It is not difficult to find Calvinists on the Internet (e.g., bloggers) who boldly state that Calvinism requires confession that God is the author of sin and evil. One such person is Vincent Cheung, who writes about Calvinist as a Calvinist ... Like many others one can easily find on the web, Cheung ridicules fellow Calvinists who say that God is not the author of sin . He then says that "when someone alleges that my view of divine sovereignty makes God the author of sin, my first reaction tends to be 'So what?' .. there is no biblical or rational problem with him being the author of sin." Cheung goes on to argue that the typical Calvinist account of God's absolute sovereignty necessarily leads to God as being the author of sin in any ordinary sense of "author."

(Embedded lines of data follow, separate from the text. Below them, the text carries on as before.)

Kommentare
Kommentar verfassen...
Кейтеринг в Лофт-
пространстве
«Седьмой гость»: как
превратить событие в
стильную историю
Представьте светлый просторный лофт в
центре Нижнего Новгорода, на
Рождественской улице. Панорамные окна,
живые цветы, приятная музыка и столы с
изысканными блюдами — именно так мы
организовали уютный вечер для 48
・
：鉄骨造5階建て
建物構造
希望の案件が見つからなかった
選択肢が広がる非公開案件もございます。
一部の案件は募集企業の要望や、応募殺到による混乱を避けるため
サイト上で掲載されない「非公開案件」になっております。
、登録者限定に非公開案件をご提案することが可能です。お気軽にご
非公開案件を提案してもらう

— Roger Olson, Against Calvinism (Grand Rapids, MI: Zondervan, 2011), p. 59
I would like here to comment on one part of Olson's book which I did not cover in my review, because it deals with a proclaimed Calvinist and Internet figure Vincent Cheung.

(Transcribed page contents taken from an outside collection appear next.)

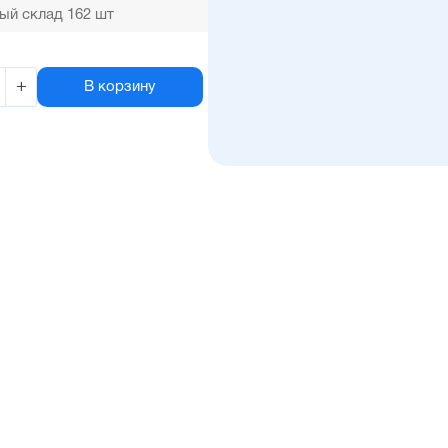
ый склад 162 шт
+
В корзину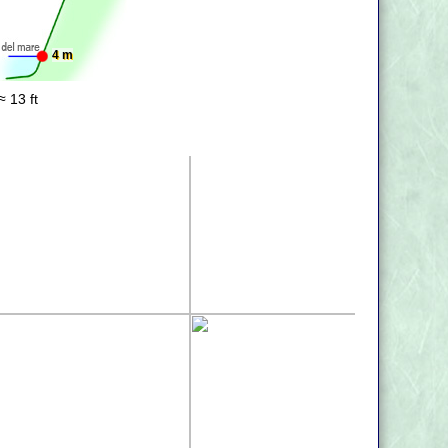
4 m
≈ 13 ft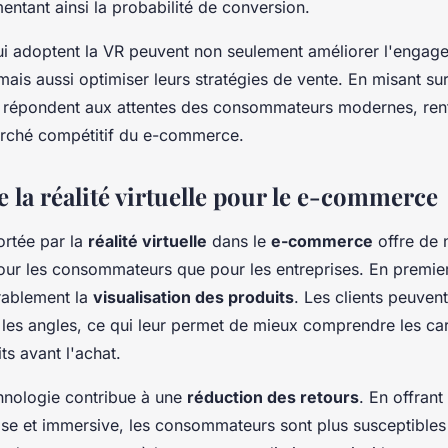
entant ainsi la probabilité de conversion.
ui adoptent la VR peuvent non seulement améliorer l'engag
is aussi optimiser leurs stratégies de vente. En misant sur
s répondent aux attentes des consommateurs modernes, renf
arché compétitif du e-commerce.
 la réalité virtuelle pour le e-commerce
rtée par la
réalité virtuelle
dans le
e-commerce
offre de
our les consommateurs que pour les entreprises. En premier 
rablement la
visualisation des produits
. Les clients peuvent
s les angles, ce qui leur permet de mieux comprendre les cara
ts avant l'achat.
chnologie contribue à une
réduction des retours
. En offran
ise et immersive, les consommateurs sont plus susceptibles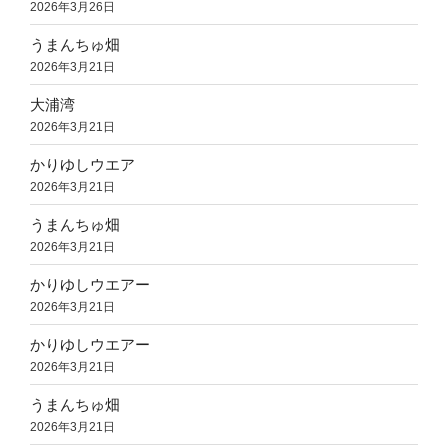
2026年3月26日
うまんちゅ畑
2026年3月21日
大浦湾
2026年3月21日
かりゆしウエア
2026年3月21日
うまんちゅ畑
2026年3月21日
かりゆしウエアー
2026年3月21日
かりゆしウエアー
2026年3月21日
うまんちゅ畑
2026年3月21日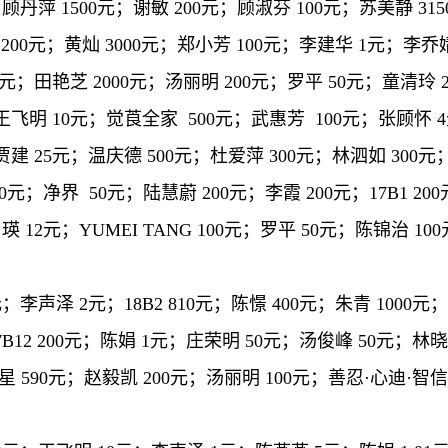
丹萍 1500元；谢敏 200元；顾淑芬 100元；苏美静 315
 200元；黄灿 3000元；郑小芳 100元；李建华 1元；李乔婧
0元；田艳芝 2000元；汤丽明 200元；罗平 50元；童清玲 2
王飞明 10元；觉莨全家 500元；武惠芳 100元；张顾怀 4
建 25元；温庆德 500元；杜爱萍 300元；林泗如 300元
0元；净界 50元；陆慧蔚 200元；李霞 200元；17B1 2
瑛 12元；YUMEI TANG 100元；罗平 50元；陈锦治 10
元；李声泽 2元；18B2 810元；陈憬 400元；朱青 100
7B12 200元；陈娟 1元；庄荣明 50元；汤俊峰 50元；林晓
 590元；赵毅凯 200元；汤丽明 100元；善忍·心迪·智信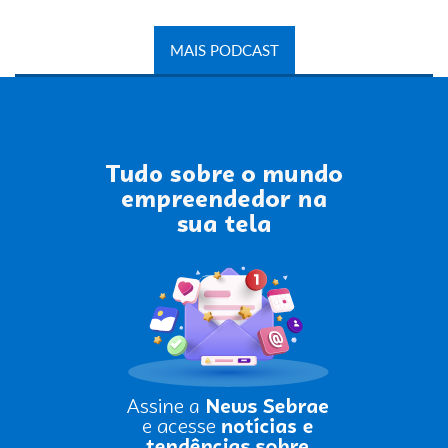
MAIS PODCAST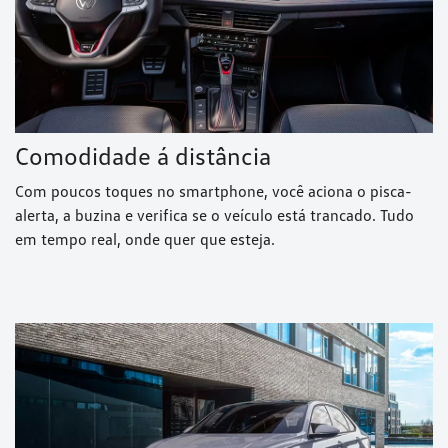
Comodidade á distância
Com poucos toques no smartphone, você aciona o pisca-
alerta, a buzina e verifica se o veículo está trancado. Tudo
em tempo real, onde quer que esteja.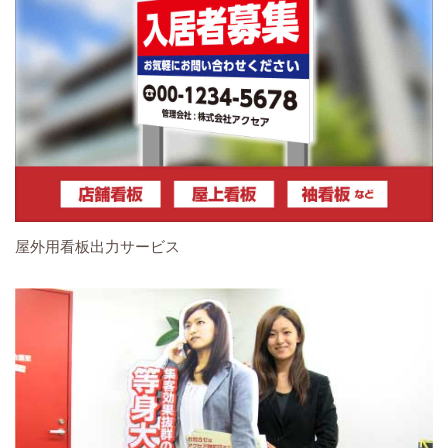
屋外用看板出力サービス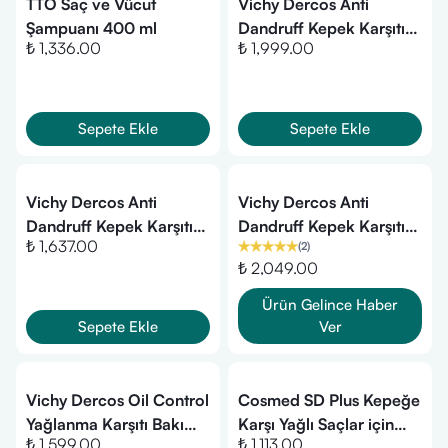
TTO Saç ve Vücut
Vichy Dercos Anti
Şampuanı 400 ml
Dandruff Kepek Karşıtı
₺ 1,336.00
₺ 1,999.00
Şampuan 200 ml -
Normal ve Yağlı Saçlar
Sepete Ekle
Sepete Ekle
Vichy Dercos Anti
Vichy Dercos Anti
Dandruff Kepek Karşıtı
Dandruff Kepek Karşıtı
₺ 1,637.00
(
2
)
Şampuan 390 ml -
Şampuan 500 ml -
₺ 2,049.00
Normal ve Yağlı Saçlar
Normal ve Yağlı Saçlar
Ürün Gelince Haber
Sepete Ekle
Ver
Vichy Dercos Oil Control
Cosmed SD Plus Kepeğe
Yağlanma Karşıtı Bakım
Karşı Yağlı Saçlar için
₺ 1,599.00
₺ 1,113.00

As it can be seen, Olson is using Cheung as a case study to prop up his attack on Calvinism. The sad thing is that Cheung with his language is a ripe target for attack. Cheung in his publication The Author of Sin claims that the word "author" merely refers to someone who ultimately controls the action of sinning. This is supposed to be the normal definition of "author." But is this really the case? Olson of course couldn't really care less what the definition of "author" is, as long as he can taint Calvinism with evil. But what does Olson desire his readers to think? Olson wants his readers to think that in Calvinism, God directly creates sin and make people sin. If God is sovereign in the sense of controlling everything, then God must make people sin, which is intolerable and make God a "moral monster."
The problem with Vincent Cheung is that his provocative tone and language is stumbling people more than it helps to add light to the subject. By refusing to emphasize the distinction (if he even thinks it is important) between primary and secondary causation, his views tend towards making God responsible for the action of sinning itself. Merely claiming that whatever God does is good by definition does not solve the problem for such is a triumph of extreme Nominalism. Such an argument can be used but it cannot be used alone, for God does not work in a manner contrary to His attributes and therefore a more biblical argument must be given.

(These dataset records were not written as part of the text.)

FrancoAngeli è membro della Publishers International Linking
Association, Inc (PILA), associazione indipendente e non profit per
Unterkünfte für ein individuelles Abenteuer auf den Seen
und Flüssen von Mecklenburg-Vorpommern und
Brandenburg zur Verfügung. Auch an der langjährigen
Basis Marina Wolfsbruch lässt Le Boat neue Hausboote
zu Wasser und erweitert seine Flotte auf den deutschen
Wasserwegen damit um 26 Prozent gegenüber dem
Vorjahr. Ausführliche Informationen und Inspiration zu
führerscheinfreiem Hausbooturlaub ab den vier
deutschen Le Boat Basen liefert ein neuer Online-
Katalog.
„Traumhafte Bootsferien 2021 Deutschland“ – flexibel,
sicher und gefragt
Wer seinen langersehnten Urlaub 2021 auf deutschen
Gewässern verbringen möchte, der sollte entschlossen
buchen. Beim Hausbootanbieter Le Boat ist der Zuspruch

I realize of course that Olson will try to find any wacky person on the Internet if doing so would aid him in his emotional argument against Calvinism, and there are many such people including hyper-Calvinists of all stripes on the Internet, not necessarily Vincent Cheung. That said, many hyper-Calvinists are much easier to spot as they embrace such nonsense as Eternal Justification which is so far removed from the truths of Scripture that it only makes sense when one embraced that type of Rationalistic system. Cheung's bombastic rhetoric makes it harder for people to see his Rationalism as being distinct from the rational reasoning of confessional Calvinism, and makes it easy for Olson to either drive people away from Calvinism, or towards his version of it , both of which are not desirable.